The number of savings banks may be more than halved in the next ten years. The online newspaper has an overview of the banks that are at risk.


It was at a financial day under the auspices of Norges Bank last week that bank analyst Joakim Svingen of Arctic Securities made a dramatic prediction. Today’s 93 savings banks can be reduced to less than 40 in ten years. Why?

The key word is increased demands from the authorities, what is called in the technical language compliance: To ensure that the banks act in accordance with applicable laws, regulations and any other provisions and / or internal guidelines. It’s expensive.

Among other things, the banks have been given much stricter requirements for anti-money laundering work. A recent example is Sandnes Sparebank, which this week received a fine of NOK 1 million from PST. The bank did not freeze Mulla Krekar’s client account quickly enough in 2019.

Read also: Cheers over DNB rejection: – A good day for Norwegian bank customers

More supervision

– There are many drivers in this work in addition to traditional economies of scale. Finanstilsynet has become more active in on-site supervision in small banks, and there is increasing pressure on requirements for reporting and follow-up of anti-money laundering work and consumer protection, says Joakim Svingen to Nettavisen Økonomi.

– If you are a bank with 15 employees, it is tougher to defend one to two man-years extra for such control work compared to a bank with 40-50 employees.

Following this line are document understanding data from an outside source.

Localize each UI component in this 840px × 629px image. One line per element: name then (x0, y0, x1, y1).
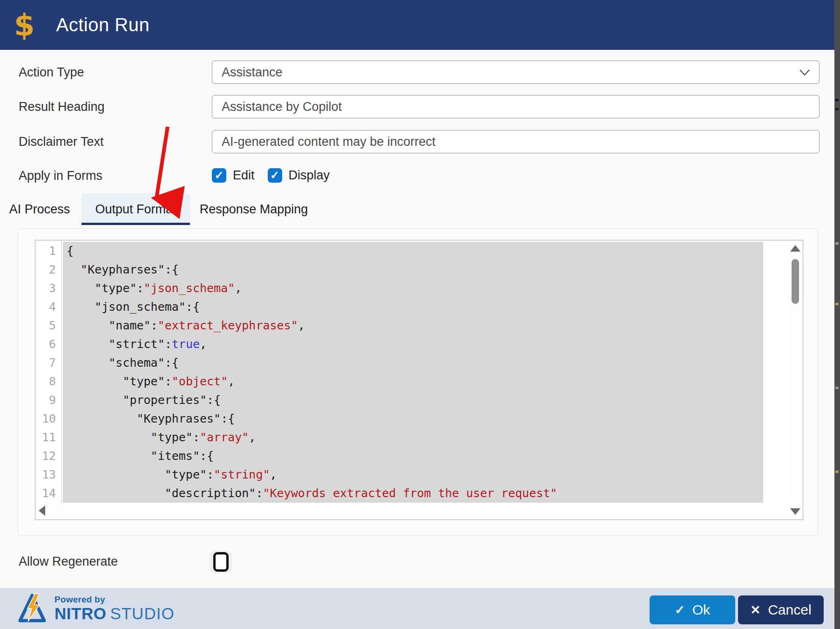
line-content: { (63, 242, 763, 260)
ok-button[interactable]: ✓ Ok (650, 595, 735, 624)
tab-ai-process[interactable]: AI Process (5, 193, 75, 225)
scroll-up-arrow[interactable] (790, 245, 800, 252)
brand-text: NITROSTUDIO (54, 605, 175, 622)
code-line: 8 "type":"object", (35, 372, 788, 391)
tab-output-format[interactable]: Output Format (81, 193, 190, 225)
brand-studio: STUDIO (110, 604, 174, 622)
line-content: "strict":true, (63, 335, 763, 354)
line-number: 2 (35, 260, 61, 279)
line-content: "Keypharses":{ (63, 260, 763, 279)
x-icon: ✕ (750, 604, 760, 616)
edit-checkbox-label: Edit (233, 168, 255, 183)
code-line: 11 "type":"array", (35, 428, 788, 447)
chevron-down-icon (799, 69, 810, 75)
line-number: 12 (35, 447, 61, 465)
line-content: "properties":{ (63, 391, 763, 410)
line-number: 8 (35, 372, 61, 391)
action-type-label: Action Type (19, 65, 84, 80)
dialog-header: $ Action Run (0, 0, 834, 50)
code-line: 6 "strict":true, (35, 335, 788, 354)
edit-checkbox[interactable]: ✓ (212, 168, 226, 183)
code-line: 4 "json_schema":{ (35, 298, 788, 316)
line-number: 10 (35, 410, 61, 428)
code-line: 12 "items":{ (35, 447, 788, 465)
code-line: 10 "Keyphrases":{ (35, 410, 788, 428)
code-editor-box: 1{2 "Keypharses":{3 "type":"json_schema"… (35, 240, 803, 520)
line-content: "type":"string", (63, 465, 763, 484)
nitro-studio-logo: Powered by NITROSTUDIO (16, 593, 175, 623)
line-number: 11 (35, 428, 61, 447)
scroll-left-arrow[interactable] (39, 506, 45, 516)
action-run-dialog: $ Action Run Action Type Assistance Resu… (0, 0, 840, 629)
code-line: 9 "properties":{ (35, 391, 788, 410)
apply-in-forms-label: Apply in Forms (19, 169, 102, 183)
dollar-icon: $ (14, 10, 35, 40)
nitro-logo-icon (16, 593, 50, 623)
background-window-sliver (834, 0, 840, 629)
result-heading-input[interactable] (212, 95, 820, 118)
display-checkbox-label: Display (289, 168, 330, 183)
dialog-title: Action Run (56, 14, 150, 35)
line-content: "type":"object", (63, 372, 763, 391)
line-content: "type":"json_schema", (63, 279, 763, 298)
line-content: "type":"array", (63, 428, 763, 447)
line-content: "json_schema":{ (63, 298, 763, 316)
check-icon: ✓ (214, 170, 224, 181)
result-heading-label: Result Heading (19, 100, 105, 114)
code-line: 2 "Keypharses":{ (35, 260, 788, 279)
cancel-button[interactable]: ✕ Cancel (738, 595, 824, 624)
ok-button-label: Ok (692, 602, 710, 618)
line-number: 4 (35, 298, 61, 316)
disclaimer-text-input[interactable] (212, 130, 820, 153)
vertical-scrollbar[interactable] (788, 241, 802, 519)
scroll-down-arrow[interactable] (790, 508, 800, 515)
disclaimer-text-label: Disclaimer Text (19, 135, 104, 149)
line-number: 9 (35, 391, 61, 410)
tab-response-mapping[interactable]: Response Mapping (196, 193, 312, 225)
line-number: 6 (35, 335, 61, 354)
allow-regenerate-checkbox[interactable] (210, 551, 232, 573)
line-content: "schema":{ (63, 354, 763, 372)
code-line: 13 "type":"string", (35, 465, 788, 484)
tab-bar: AI Process Output Format Response Mappin… (0, 193, 840, 225)
line-content: "Keyphrases":{ (63, 410, 763, 428)
code-editor[interactable]: 1{2 "Keypharses":{3 "type":"json_schema"… (35, 242, 788, 503)
line-number: 13 (35, 465, 61, 484)
vertical-scroll-thumb[interactable] (792, 259, 799, 304)
display-checkbox[interactable]: ✓ (268, 168, 282, 183)
line-number: 3 (35, 279, 61, 298)
brand-nitro: NITRO (54, 604, 106, 622)
line-number: 1 (35, 242, 61, 260)
check-icon: ✓ (270, 170, 279, 181)
line-content: "items":{ (63, 447, 763, 465)
powered-by-text: Powered by (54, 595, 175, 605)
cancel-button-label: Cancel (768, 602, 811, 618)
allow-regenerate-label: Allow Regenerate (19, 554, 118, 569)
action-type-select[interactable]: Assistance (212, 61, 820, 84)
horizontal-scrollbar[interactable] (36, 504, 788, 519)
code-line: 7 "schema":{ (35, 354, 788, 372)
code-line: 14 "description":"Keywords extracted fro… (35, 484, 788, 503)
code-line: 3 "type":"json_schema", (35, 279, 788, 298)
allow-regenerate-checkbox-inner (213, 552, 229, 572)
apply-in-forms-options: ✓ Edit ✓ Display (212, 166, 330, 185)
dialog-footer: Powered by NITROSTUDIO ✓ Ok ✕ Cancel (0, 588, 834, 629)
line-number: 5 (35, 316, 61, 335)
check-icon: ✓ (675, 604, 685, 616)
line-content: "description":"Keywords extracted from t… (63, 484, 763, 503)
line-number: 7 (35, 354, 61, 372)
action-type-value: Assistance (222, 65, 283, 80)
code-line: 5 "name":"extract_keyphrases", (35, 316, 788, 335)
code-line: 1{ (35, 242, 788, 260)
line-number: 14 (35, 484, 61, 503)
line-content: "name":"extract_keyphrases", (63, 316, 763, 335)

Svingen says he has been around most savings banks and experienced how big the differences are between the banks. This applies to both access to customers and growth opportunities for the banks, as well as getting the right employees.

Read also: Danske Bank spent eight months informing customers about fee errors for 15 years

Relocation

– Some regions are struggling as a result of relocation with both growth and obtaining competent employees. In other areas, there is growth, and even small banks are doing very well, he says.

The turnaround has nevertheless set a critical limit for the banks to have NOK 10 billion in lending for the banks to operate profitably with the increased requirements for control and risk management.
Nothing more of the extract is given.